Pruitt-Adams said the hand gesture is also associated with “the circle game,” a prank in which one person makes a circle with their fingers and holds it below their waist, convincing a second person to look at it. If the second person looks, the first playfully punches them.
The superintendent said the photos in question were taken of clubs and teams in mid-October 2018, then approved and shipped to a printer in December 2018, “before the gesture was widely known to have any association with white nationalism.”
“I want to be clear that we are not making any presumptions about students’ intent in using the gesture. Regardless of intent, however, there is a real and negative impact,” Pruitt-Adams said. “Many students, not only our students of colour, experience this gesture as a symbol of White supremacy. Potentially subjecting our students to this trauma is simply not acceptable.”

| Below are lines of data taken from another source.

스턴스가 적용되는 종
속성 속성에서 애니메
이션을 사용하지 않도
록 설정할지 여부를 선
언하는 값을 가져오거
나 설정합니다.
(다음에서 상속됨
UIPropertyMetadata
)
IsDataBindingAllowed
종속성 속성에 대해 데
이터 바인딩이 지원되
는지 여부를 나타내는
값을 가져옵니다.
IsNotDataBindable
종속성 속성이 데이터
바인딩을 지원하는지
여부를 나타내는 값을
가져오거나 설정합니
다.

She said that Oak Park and River Forest High School wanted to be on the “leading edge” of addressing the issue and said the photos could “subject students to potentially a lifetime of questions or penalty from colleges, employers, etc.”
She said the district negotiated the initial cost of the reprint down to $US53,794 from $US85,000.
According to the Chicago Sun-Times, the school initially printed 1,750 copies of the yearbook before deciding to remove the images.
While the yearbooks are being reprinted, students will receive an eight-page autograph book that can be glued into the new yearbooks.